La cathédrale de Paris est subitement devenue le grand signe des points faibles de notre temps, tout en ouvrant l’heureuse perspective d’un regard pascal vers Jésus, regard de foi, comme celui de Madeleine ou des pèlerins d’Émmaüs. La cathédrale est à genoux, disait l’archevêque (messe chrismale, 17 avril), mais la ruine matérielle n’atteint pas l’âme. La différence entre un tas de pierres et une cathédrale, poursuivait-il, est la même qu’entre un amas de cellules et une personne humaine : tas de pierres et amas de cellules ne sont qu’amoncellement informe.

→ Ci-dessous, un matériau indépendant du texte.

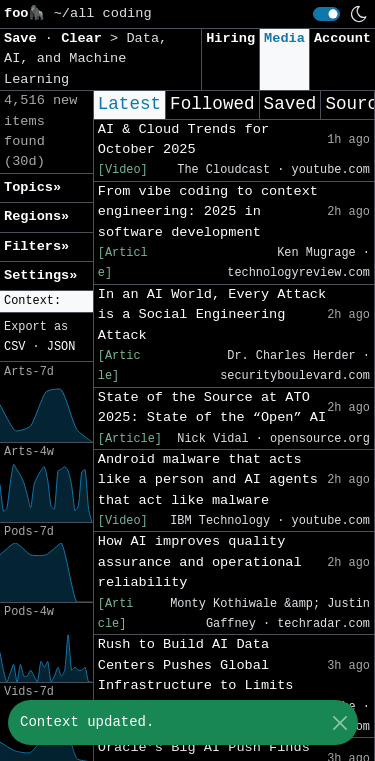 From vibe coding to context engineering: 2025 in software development (208, 212)
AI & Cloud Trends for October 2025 (183, 139)
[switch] (326, 14)
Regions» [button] (36, 216)
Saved (290, 104)
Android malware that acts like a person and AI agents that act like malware (208, 480)
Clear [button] (85, 38)
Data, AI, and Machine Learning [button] (85, 59)
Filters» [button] (36, 246)
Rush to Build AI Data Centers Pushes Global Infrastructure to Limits (196, 665)
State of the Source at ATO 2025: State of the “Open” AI (212, 407)
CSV (14, 347)
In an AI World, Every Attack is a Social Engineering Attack (212, 315)
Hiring (230, 38)
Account (342, 38)
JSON (61, 347)
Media (284, 38)
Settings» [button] (40, 275)
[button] (46, 301)
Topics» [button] (32, 187)
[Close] (339, 722)
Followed (212, 104)
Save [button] (24, 38)
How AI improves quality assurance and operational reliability (200, 562)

Mais dans une cathédrale, dans une personne humaine, il y a un principe d’organisation, un principe d’unité, une intelligence créatrice, et Dieu est là. De plus la cathédrale est ointe lors de sa dédicace et le reste ; le baptisé-confirmé est oint pour toujours. L’édifice matériel, s’il brûle, fait monter comme un encens sur notre temps la prière des siècles chrétiens qui l’ont construit et entretenu.

La Mère de Dieu à Pâques semble en retrait, la foi seule devine sa place singulière et la vigueur de sa propre foi au matin de Pâques. Le futur Pie XII prêchant à Notre Dame de Paris, justement, peu avant la guerre la voyait toujours sereine en sa calme et pacifiante gravité, semblant répéter sans relâche à tous ceux qui passent : Orate, fratres (13 juillet 1937). Oui, elle nous apprend à prier pour entrer dans la joie pascale victorieuse sur le monde, amen, alleluia.